The problem with reading from a local variable or terminal is that it's *possible* to retrieve the wrong value if a bunch of events got queued up as a backlog. It could be a problem of a "not stale *enough*" value. (Event backlogs should be rare if you use good programming practices with your event cases. Namely, no event case should require any appreciable time to execute completely.)
Example: suppose you have a boolean GUI switch. It's normally F for idle state but when you toggle to T it means you've switched to active run state. Now further suppose that you had an event case that got stuck for 10 seconds. During the 10 seconds that case is stuck executing, any new events will get stuck in a backlogged queue. So let's even further suppose that within that 10 sec stuck time, you toggle your switch to T for a few seconds and then back to F. Two value change events go into the queue backlog.

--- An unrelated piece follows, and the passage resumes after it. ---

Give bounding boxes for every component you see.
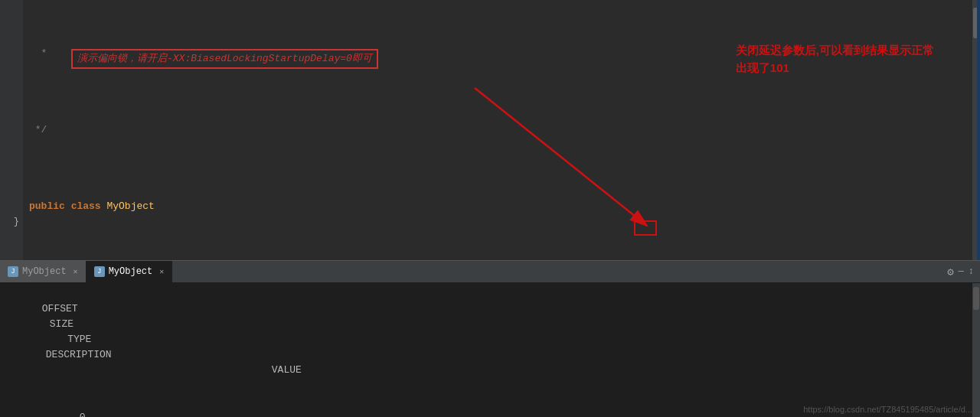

When the 10 sec event case finishes, you'll finally get to process these new events for your GUI switch. But if you read the value of the GUI switch from its terminal or a local variable, you'll process 2 events and both times you'll read a F value from the switch. You're reading the value "right now" instead of the value that was true "at the moment the event occurred". The value literally isn't stale enough. Querying the OldVal and NewVal properties would (likely) be better because they would carry values that were true at the moment of the event.
Class dismissed.
-Kevin P
Hi Kevin
Thanks for such a detailed reply: I think I see what's happening now. I've put my initialisation code outside the loop and it seems to work.
The reason for the shift register approach was that I was trying to have just one copy of my code that populates the GUI. I now have one copy of the initialisation code before the loop and another in the "Read" event case - I never like having two copies of the same bit of code but don't know enough LabView to use a subVI for this (the code sets the string list for Ring controls - I can pass the Ring values in and out of a VI but not the Strings). It's not a huge bit of code to duplicate though.

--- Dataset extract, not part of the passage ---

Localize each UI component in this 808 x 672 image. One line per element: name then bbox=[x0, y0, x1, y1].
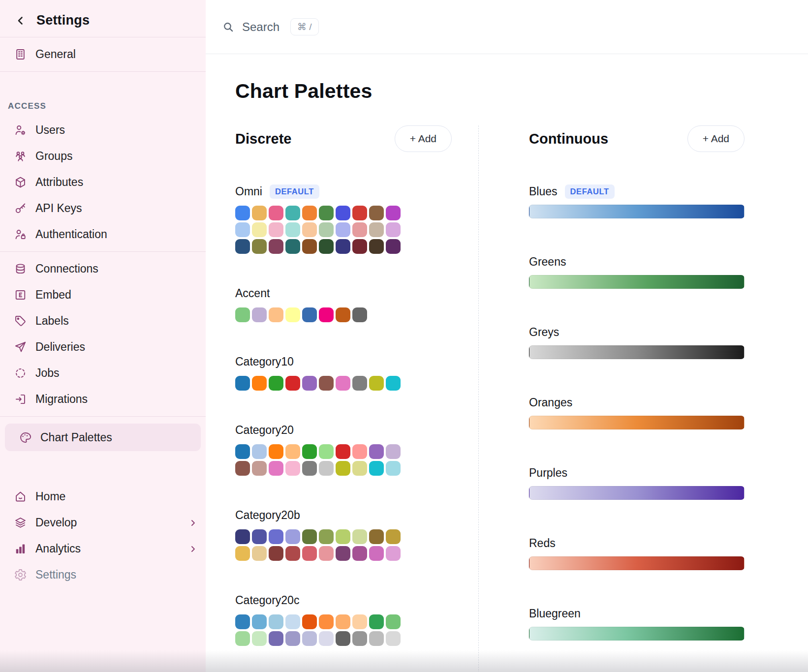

For interest, the VI will work with the cDAQ chassis and a number of C-series modules.
The initialisation sets the Voltage/Pressure/Flow and the cDAQ1Mod1/cDAQ1Mod2/... strings (and their equivalents for the thermocouple, RTD etc modules, using the same TypeDef for the clusters; the thermocouples will show types J/K/T as the ring strings). The configuration file will add previously-saved transducer names etc. The value change event counts the number of active channels and assigns the column numbers that will be used when it writes the acquired data to a Matlab file.
- Roger
05-22-2019 11:35 AM
@roger1922 wrote:
@johntrich1971 wrote:
Your problem was with data flow. You had no guarantees as to whether the control would be read first or written to first. I moved the initializers outside the loop. Another way to do this would be to make your initialization state separate from the other states. You could then set your values inside the initialization state as you had been doing and never enter that state again.
Thanks. I've now tried making the initialisation separate and it works with my complete VI too.
For someone "learning as they go along", the data flow question seems to introduce all kinds of reliability issues (I'm really glad my VI will not be running a nuclear power station). I would be happier if LabView had some way of dictating the data flow path.
LabVIEW's greatest advantage is that the only thing that constrains it is YOU. I know it's a scary thought to have so much control over your code. The first step is to get over it; the next step is to embrace it.
Drill this one concept into your head:
"Remember that a node executes only when data is available at all of its input terminals and supplies data to the output terminals only when the node finishes execution." (A structure qualifies as a node.)
By ruthlessly applying this one sentence to your code, you can predict how your code will run. And if you can't, then you have a race condition.